Der Typ aus dem Zug, mit den dreizehn Sommersprossen, die ich von hier aus nicht erkennen konnte, und den grünen Katzenaugen, die dagegen wohl auch aus hundert Metern Entfernung auffallen würden.
Nun war plötzlich ich es, die Chloe den Ellenbogen in die Seite rammte. »Verdammt, verdammt, schau bloß nicht hin«, quietschte ich panisch.
Aufgeregt hüpfte sie auf und ab wie ein hyperaktiver Gummiball und scannte die Umgebung mit ihrem Blick ab. »Wer, wie, was, wo? Welcher ist es?«
Schnell schüttelte ich den Kopf. »Es ist nicht so, wie du denkst.«
Sie grinste. »Wenn Leute das sagen, ist es meist exakt so, wie man denkt.«
Ich verdrehte die Augen. »Okay, aber sieh unauffällig hin. Es ist der Kerl da drüben. Schwarze Jeans, schwarzes Shirt, schwarze Haare. Schwarze Seele, darauf würde ich wetten. Er war mit mir im Zug, als ich angekommen bin, und ich bin froh, dass ich diese Fahrt überlebt habe. Glaub mir, der war alles andere als freundlich. Genau genommen ist er unfreundlich, unhöflich und absolut unmöglich.«
Sie starrte ihn unverhohlen an, und ich unterdrückte ein resigniertes Seufzen. Das war ja klar. Blieb nur zu hoffen, dass er diesmal nicht so wütend reagieren würde wie im Zug.

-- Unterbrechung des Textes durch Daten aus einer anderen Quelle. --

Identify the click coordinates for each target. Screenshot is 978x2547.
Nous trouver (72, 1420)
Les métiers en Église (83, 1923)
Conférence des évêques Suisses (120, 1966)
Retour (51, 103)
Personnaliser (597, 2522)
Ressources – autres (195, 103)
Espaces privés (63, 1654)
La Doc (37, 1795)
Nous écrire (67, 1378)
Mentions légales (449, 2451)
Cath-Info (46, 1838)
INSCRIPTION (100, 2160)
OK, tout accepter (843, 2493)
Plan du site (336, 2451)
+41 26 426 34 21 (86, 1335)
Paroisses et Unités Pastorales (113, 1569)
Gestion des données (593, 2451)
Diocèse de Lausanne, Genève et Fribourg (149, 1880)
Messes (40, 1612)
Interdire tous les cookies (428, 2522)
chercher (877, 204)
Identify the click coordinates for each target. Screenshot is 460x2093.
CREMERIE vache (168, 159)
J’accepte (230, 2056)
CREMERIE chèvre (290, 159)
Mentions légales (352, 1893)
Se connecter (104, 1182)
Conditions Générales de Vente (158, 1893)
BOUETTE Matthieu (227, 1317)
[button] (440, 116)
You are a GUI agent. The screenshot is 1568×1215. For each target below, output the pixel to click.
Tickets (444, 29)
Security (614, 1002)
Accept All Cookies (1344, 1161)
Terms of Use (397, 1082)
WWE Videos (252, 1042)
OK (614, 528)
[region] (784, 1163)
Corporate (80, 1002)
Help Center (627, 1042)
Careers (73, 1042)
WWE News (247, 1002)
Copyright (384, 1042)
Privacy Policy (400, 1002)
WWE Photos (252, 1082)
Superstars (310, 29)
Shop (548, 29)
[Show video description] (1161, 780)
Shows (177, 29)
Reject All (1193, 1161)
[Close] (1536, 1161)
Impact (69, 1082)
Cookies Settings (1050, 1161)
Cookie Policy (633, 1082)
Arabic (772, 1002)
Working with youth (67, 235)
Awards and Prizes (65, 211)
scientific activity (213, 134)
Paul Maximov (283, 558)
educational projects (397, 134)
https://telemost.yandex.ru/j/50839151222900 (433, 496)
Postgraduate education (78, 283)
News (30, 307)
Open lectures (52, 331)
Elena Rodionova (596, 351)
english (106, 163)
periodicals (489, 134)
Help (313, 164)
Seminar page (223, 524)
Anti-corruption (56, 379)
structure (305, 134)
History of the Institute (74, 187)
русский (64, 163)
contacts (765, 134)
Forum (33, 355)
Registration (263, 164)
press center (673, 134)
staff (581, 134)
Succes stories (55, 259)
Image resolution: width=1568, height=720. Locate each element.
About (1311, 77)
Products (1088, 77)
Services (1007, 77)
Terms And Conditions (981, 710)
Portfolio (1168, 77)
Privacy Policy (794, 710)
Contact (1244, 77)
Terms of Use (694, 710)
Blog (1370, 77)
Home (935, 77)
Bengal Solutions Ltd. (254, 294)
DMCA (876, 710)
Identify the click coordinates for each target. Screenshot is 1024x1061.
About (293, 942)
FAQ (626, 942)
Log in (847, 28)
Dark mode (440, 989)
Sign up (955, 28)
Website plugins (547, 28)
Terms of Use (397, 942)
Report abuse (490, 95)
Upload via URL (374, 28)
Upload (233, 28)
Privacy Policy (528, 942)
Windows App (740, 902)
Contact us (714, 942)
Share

»Auch nicht gerade unsexy«, kommentierte sie schließlich, »auf düstere Weise. So, du stehst also eher auf den Gothic-Vampirgrafen-Look?«
»Was? Nein!« Ich schnappte nach Luft. »Hast du mir nicht zugehört? Er ist fies. Er hat mich angeschnauzt und mich angeschaut, als wollte er mich auffressen. Ich wusste nicht, dass er auch hier studiert, und ich habe definitiv nicht vor, ihm noch mal über den Weg zu laufen.«
Chloe zog vielsagend die Augenbrauen hoch. »Als wollte er dich auffressen? Ich wette, von dem würde sich so manches Mädchen gerne … auffressen lassen.«
Ich widerstand einem verzweifelten Facepalm-Impuls. »Dann bitte du ihn doch um ein Date, und nimm doch gleich Messer und Gabel mit. Ich würde ihm zutrauen, dass er das mit dem Auffressen wörtlich nimmt.«
Natürlich hatte Chloe recht, er sah gut aus. Unfassbar gut sogar – das war mir ja bei unserer ersten unerfreulichen Begegnung schon aufgefallen.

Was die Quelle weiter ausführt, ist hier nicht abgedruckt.